Die Figur des Batmans ist offenkundig hoch problematisch, da sie im Graubereich zwischen Rache, Selbstjustiz und zivilgesellschaftlichem Engagement operiert. Eine wirkliche demokratische Legitimation kann Batman nicht vorweisen. Es handelt sich zwar nur um Filme, aber immerhin um Filme, die ein Millionen- und Milliardenpublikum erreichen. Auch Filme können in der Bevölkerung Rechtsvorstellungen erzeugen, die langfristig das Rechtsbewusstsein prägen. 

Sie sind Rechtswissenschaftler und haben sich für Ihr Buch die Architektur der fiktiven Stadt genauer angeschaut. Was kann man aus Bauwerken über Normen und Normativität erfahren?  

Gebäude sind mit bestimmten Institutionen verknüpft: Das gewaltige Rathaus, die Konzernzentrale, die furchteinflößende Psychiatrie und das Gefängnis. Sie sind im Stadtbild präsent und haben eine Wirkung auf die Stadtbevölkerung. Sie halten Normen und Institutionen präsent. Und umgekehrt kann ihre Umwidmung oder ihre Zerstörung Ängste erzeugen.
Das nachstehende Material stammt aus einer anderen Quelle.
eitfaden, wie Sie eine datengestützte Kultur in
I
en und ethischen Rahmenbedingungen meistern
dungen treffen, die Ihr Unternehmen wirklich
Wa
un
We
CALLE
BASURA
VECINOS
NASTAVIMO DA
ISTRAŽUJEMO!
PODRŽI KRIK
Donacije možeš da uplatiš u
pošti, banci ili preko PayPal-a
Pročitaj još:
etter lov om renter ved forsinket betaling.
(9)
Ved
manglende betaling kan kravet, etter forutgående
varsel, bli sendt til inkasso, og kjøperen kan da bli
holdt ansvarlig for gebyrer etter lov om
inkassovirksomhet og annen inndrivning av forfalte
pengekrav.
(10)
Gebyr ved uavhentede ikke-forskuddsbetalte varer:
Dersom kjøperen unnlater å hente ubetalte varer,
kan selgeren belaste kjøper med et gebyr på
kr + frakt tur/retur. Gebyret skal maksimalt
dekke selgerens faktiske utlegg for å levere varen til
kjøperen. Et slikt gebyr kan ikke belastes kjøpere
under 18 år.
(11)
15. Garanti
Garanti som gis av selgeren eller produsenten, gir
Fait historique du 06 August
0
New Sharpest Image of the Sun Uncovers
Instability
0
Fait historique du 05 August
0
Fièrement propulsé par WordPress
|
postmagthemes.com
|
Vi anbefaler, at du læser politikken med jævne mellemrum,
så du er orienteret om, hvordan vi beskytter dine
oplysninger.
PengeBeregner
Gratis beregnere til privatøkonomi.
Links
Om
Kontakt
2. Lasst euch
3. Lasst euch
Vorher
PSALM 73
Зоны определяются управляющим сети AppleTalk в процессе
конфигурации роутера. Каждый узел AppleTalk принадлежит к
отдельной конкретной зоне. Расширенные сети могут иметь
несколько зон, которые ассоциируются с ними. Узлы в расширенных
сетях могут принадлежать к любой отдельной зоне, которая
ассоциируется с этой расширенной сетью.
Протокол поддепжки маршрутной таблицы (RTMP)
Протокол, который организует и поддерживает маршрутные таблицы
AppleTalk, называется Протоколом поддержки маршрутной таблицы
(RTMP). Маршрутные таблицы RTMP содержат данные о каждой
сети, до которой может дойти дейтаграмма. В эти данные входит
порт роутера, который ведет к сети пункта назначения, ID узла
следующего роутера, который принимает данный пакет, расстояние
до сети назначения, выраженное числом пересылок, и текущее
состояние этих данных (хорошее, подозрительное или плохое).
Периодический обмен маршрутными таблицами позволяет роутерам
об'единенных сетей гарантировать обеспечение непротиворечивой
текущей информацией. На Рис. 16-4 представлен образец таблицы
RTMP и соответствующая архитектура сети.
In den Batman-Filmen vermitteln die Schauplätze wichtige Botschaften, sie transportieren einen Teil der Geschichte. Nehmen wir zum Beispiel Wayne Manor, ein riesiges Herrenhaus und der Rückzugsort Batmans. Oder den Wayne Tower, ein Wolkenkratzer, der an Fritz Langs berühmten "Metropolis"-Film erinnert. Aus diesem Unternehmen kommen die Ressourcen für Batmans Einsätze. Und dieser Konzernturm steht für die Vermischung von privaten und öffentlichen Belangen. Das Gebäude ist damit ein Sinnbild für die Verschmelzung politischer und ökonomischer Autorität, wie wir sie in der Wirklichkeit bei Großunternehmen kennen. 

"Erinnert fast an ein juristisches Lehrbuch" 

Sie haben sich bislang mit der Geschichte der europäischen Expansion in der frühen Neuzeit und mit den Wechselwirkungen zwischen Recht und Ästhetik beschäftigt. Wie kamen Sie auf Batmans Gotham City?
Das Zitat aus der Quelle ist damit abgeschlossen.